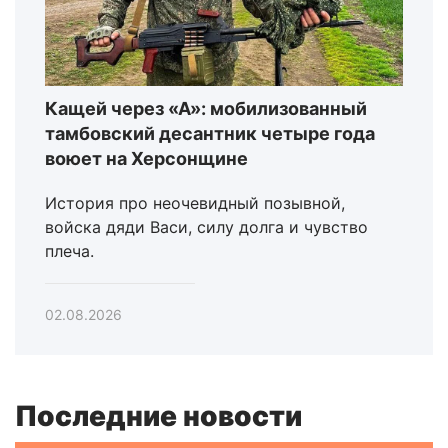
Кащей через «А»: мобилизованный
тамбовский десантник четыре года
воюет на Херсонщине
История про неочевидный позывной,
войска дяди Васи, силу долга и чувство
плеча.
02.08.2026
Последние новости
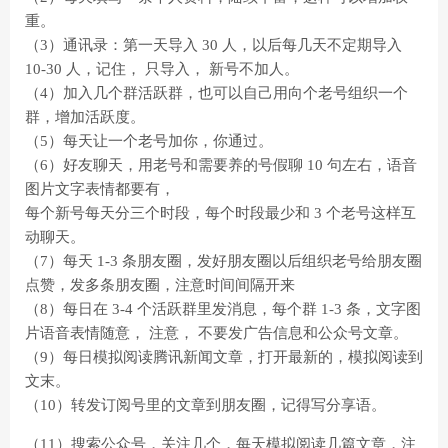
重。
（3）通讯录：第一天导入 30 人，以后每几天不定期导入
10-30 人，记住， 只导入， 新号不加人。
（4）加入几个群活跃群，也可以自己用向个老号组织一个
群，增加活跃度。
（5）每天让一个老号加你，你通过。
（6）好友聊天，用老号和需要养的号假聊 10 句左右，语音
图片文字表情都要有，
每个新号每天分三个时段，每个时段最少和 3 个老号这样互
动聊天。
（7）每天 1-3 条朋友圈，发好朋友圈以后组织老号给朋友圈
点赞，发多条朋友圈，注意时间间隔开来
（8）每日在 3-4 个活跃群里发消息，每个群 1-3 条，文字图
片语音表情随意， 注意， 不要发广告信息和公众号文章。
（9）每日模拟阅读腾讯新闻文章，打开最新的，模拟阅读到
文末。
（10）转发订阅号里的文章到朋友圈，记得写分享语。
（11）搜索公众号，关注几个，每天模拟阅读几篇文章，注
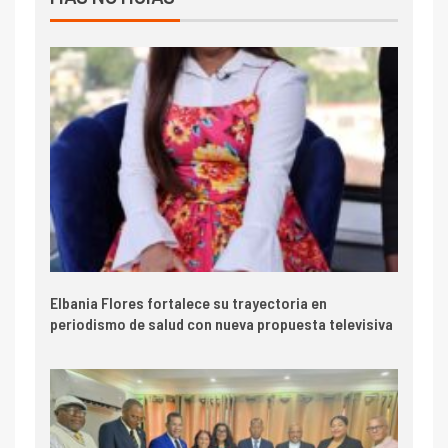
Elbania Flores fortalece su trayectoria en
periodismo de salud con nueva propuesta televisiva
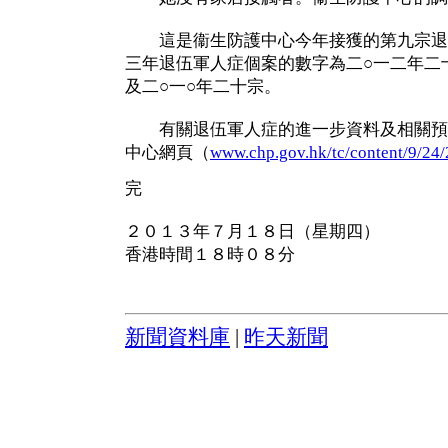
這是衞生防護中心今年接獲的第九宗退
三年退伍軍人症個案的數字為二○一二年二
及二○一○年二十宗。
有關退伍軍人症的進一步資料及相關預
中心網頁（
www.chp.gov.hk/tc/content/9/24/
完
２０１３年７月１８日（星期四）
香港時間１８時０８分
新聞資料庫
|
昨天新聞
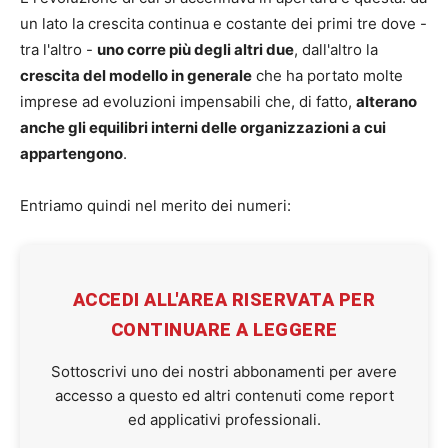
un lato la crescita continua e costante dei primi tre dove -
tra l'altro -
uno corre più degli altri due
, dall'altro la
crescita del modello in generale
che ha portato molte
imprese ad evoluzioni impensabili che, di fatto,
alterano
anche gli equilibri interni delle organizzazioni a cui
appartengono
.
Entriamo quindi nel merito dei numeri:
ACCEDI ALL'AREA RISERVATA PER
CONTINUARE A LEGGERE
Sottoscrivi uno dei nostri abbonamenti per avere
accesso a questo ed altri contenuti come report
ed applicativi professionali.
● ● ● ● ●
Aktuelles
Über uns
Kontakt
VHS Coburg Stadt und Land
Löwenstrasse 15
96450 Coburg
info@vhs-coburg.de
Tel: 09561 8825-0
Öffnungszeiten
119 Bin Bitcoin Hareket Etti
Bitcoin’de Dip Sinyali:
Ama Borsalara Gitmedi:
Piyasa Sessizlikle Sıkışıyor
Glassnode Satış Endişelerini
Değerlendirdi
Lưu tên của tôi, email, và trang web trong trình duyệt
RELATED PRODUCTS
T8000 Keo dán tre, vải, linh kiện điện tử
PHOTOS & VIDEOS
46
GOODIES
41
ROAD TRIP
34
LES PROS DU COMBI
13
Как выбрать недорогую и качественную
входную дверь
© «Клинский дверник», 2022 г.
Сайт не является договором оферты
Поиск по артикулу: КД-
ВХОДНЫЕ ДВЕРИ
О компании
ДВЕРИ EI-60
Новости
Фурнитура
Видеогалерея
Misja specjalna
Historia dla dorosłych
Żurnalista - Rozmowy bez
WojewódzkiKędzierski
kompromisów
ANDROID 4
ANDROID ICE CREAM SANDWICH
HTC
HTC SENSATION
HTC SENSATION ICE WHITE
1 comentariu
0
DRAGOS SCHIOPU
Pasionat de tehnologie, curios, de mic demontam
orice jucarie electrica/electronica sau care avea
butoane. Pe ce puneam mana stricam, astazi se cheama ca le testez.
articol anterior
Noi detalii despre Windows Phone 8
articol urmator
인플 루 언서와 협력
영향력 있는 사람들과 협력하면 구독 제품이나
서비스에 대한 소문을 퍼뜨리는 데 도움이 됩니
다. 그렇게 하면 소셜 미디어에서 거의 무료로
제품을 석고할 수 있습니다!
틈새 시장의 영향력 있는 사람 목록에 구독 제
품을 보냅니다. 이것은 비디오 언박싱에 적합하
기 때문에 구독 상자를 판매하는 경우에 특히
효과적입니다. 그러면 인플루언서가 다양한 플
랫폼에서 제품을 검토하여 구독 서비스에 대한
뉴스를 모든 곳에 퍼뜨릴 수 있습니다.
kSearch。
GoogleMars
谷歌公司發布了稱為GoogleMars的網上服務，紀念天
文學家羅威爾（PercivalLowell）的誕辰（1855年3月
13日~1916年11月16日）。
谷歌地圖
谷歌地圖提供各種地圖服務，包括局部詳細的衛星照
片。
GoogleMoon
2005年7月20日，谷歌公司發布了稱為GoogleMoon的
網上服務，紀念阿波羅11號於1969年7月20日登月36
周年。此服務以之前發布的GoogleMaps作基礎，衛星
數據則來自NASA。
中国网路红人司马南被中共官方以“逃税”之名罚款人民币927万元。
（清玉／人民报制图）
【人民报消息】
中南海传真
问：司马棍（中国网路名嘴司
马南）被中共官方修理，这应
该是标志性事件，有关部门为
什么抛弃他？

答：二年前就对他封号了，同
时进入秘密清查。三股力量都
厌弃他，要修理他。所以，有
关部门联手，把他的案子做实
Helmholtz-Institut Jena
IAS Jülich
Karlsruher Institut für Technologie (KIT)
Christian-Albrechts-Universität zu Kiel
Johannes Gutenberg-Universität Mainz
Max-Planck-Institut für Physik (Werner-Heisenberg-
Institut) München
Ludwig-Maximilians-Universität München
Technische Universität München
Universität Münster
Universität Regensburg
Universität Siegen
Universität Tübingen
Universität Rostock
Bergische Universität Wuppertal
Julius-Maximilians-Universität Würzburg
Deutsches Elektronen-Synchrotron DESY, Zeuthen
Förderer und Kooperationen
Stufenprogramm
● ● ● ● ●
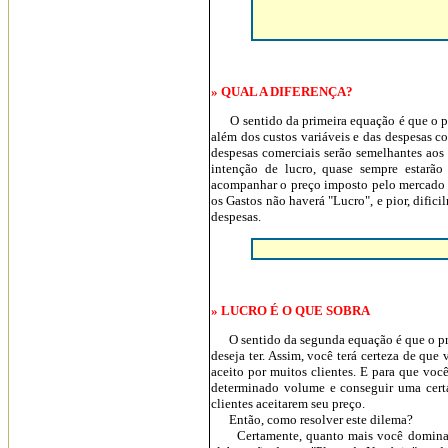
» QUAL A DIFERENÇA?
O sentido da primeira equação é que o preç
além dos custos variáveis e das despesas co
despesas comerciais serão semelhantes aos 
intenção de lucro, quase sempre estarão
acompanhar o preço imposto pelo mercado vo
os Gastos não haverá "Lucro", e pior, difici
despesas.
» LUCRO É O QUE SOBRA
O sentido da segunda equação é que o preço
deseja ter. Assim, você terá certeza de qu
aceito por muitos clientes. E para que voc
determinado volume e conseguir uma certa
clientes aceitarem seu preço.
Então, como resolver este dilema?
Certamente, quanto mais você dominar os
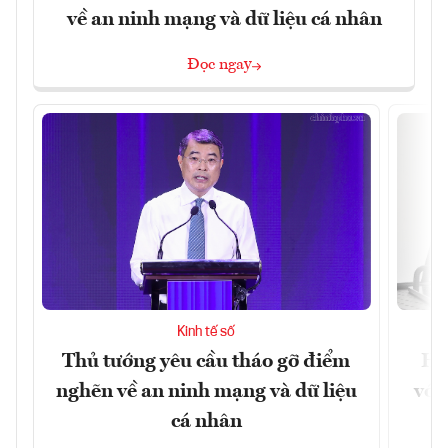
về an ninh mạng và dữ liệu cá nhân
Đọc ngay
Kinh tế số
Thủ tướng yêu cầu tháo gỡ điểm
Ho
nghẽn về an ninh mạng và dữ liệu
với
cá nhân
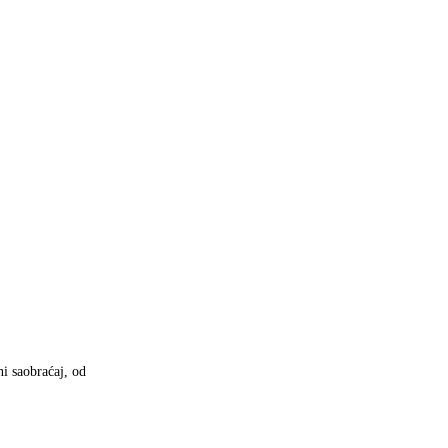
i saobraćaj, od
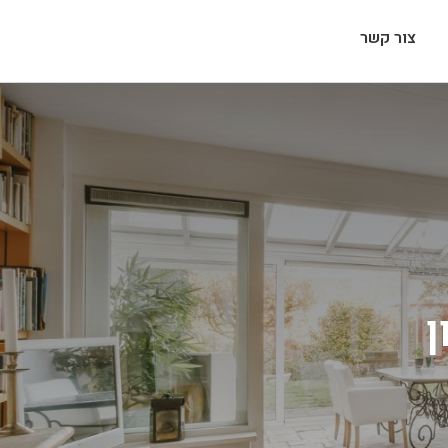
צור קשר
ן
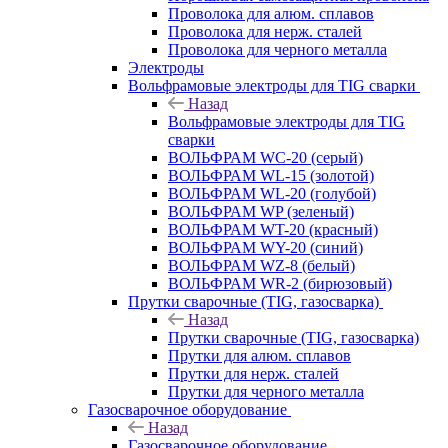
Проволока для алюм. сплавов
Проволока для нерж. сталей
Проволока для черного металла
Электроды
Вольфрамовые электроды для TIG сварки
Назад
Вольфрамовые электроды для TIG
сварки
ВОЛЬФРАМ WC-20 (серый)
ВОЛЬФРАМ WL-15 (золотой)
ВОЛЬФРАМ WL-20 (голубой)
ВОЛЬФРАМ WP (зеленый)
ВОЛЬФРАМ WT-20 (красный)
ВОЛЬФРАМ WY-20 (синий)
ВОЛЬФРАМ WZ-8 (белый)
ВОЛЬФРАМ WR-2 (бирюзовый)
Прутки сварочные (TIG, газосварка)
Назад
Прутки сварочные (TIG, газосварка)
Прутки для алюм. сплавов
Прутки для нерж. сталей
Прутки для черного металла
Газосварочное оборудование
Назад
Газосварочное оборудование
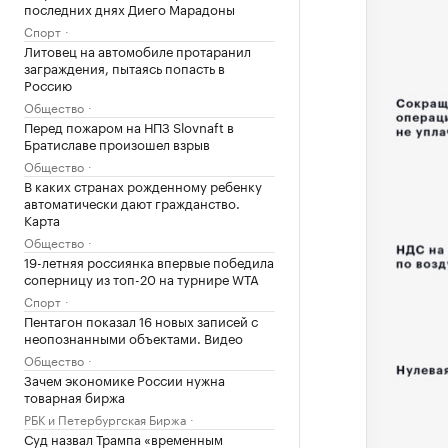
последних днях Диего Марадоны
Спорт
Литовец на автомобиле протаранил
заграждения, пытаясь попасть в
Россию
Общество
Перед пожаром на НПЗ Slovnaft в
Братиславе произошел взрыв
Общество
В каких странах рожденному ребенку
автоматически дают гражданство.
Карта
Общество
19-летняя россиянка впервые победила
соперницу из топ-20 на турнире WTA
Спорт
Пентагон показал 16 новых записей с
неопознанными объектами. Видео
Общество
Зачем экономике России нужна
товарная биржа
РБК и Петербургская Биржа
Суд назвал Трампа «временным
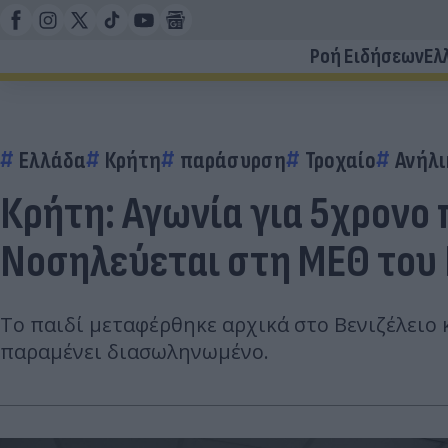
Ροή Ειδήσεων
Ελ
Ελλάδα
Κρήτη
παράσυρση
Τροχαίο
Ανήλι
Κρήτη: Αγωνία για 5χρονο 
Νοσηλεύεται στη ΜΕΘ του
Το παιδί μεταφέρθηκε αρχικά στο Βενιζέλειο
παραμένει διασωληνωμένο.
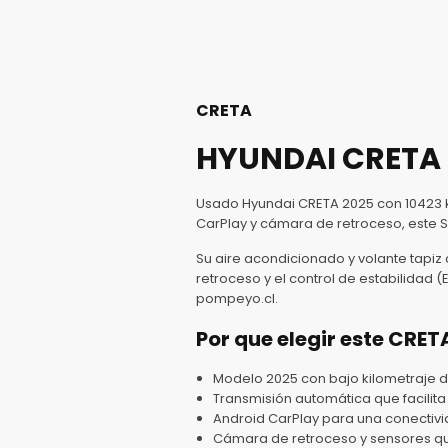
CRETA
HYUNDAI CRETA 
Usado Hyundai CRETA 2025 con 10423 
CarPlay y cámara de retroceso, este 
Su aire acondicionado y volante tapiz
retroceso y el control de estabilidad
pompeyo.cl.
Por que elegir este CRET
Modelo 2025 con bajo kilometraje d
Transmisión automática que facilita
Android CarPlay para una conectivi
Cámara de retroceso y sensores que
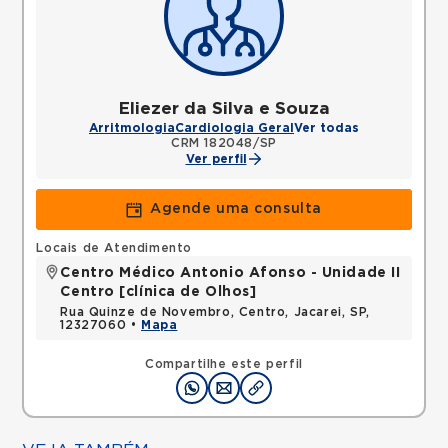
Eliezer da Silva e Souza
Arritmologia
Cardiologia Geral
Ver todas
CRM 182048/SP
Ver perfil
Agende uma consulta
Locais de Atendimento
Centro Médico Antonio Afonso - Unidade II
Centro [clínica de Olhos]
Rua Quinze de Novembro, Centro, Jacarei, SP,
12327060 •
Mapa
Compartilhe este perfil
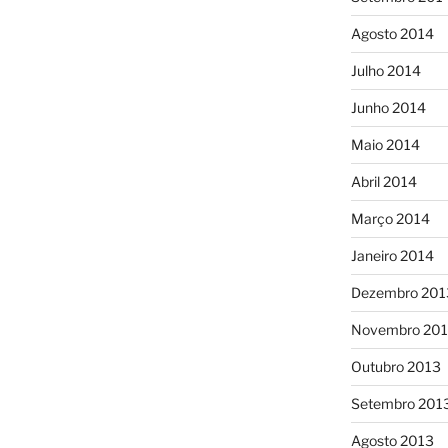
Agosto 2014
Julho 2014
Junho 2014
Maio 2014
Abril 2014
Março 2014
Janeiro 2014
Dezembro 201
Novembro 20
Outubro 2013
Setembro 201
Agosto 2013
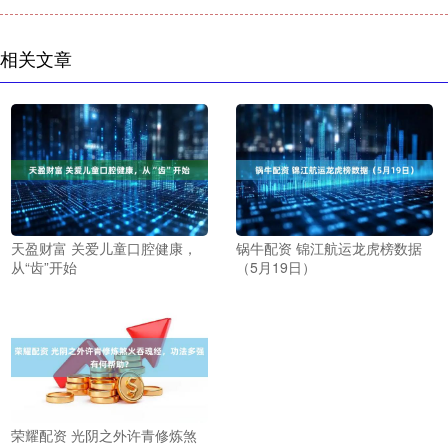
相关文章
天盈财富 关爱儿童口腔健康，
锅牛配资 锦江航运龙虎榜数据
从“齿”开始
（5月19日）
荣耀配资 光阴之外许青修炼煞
● ● ● ● ●
WHAT YOU HAVE TO DO –
Print everything from the line with "Transmisión automática que facilita" down to the line with "荣耀配资 光阴之外许青修炼煞" in the entries above, both lines included and nothing more, without the pictures.

RESPONSE TO THIS EXERCISE –
Transmisión automática que facilita
Android CarPlay para una conectivi
Cámara de retroceso y sensores que
Eliezer da Silva e Souza
Arritmologia
Cardiologia Geral
Ver todas
CRM 182048/SP
Ver perfil
Agende uma consulta
Locais de Atendimento
Centro Médico Antonio Afonso - Unidade II
Centro [clínica de Olhos]
Rua Quinze de Novembro, Centro, Jacarei, SP,
12327060 •
Mapa
Compartilhe este perfil
Agosto 2014
Julho 2014
Junho 2014
Maio 2014
Abril 2014
Março 2014
Janeiro 2014
Dezembro 201
Novembro 20
Outubro 2013
Setembro 201
Agosto 2013
相关文章
天盈财富 关爱儿童口腔健康，
锅牛配资 锦江航运龙虎榜数据
从“齿”开始
（5月19日）
荣耀配资 光阴之外许青修炼煞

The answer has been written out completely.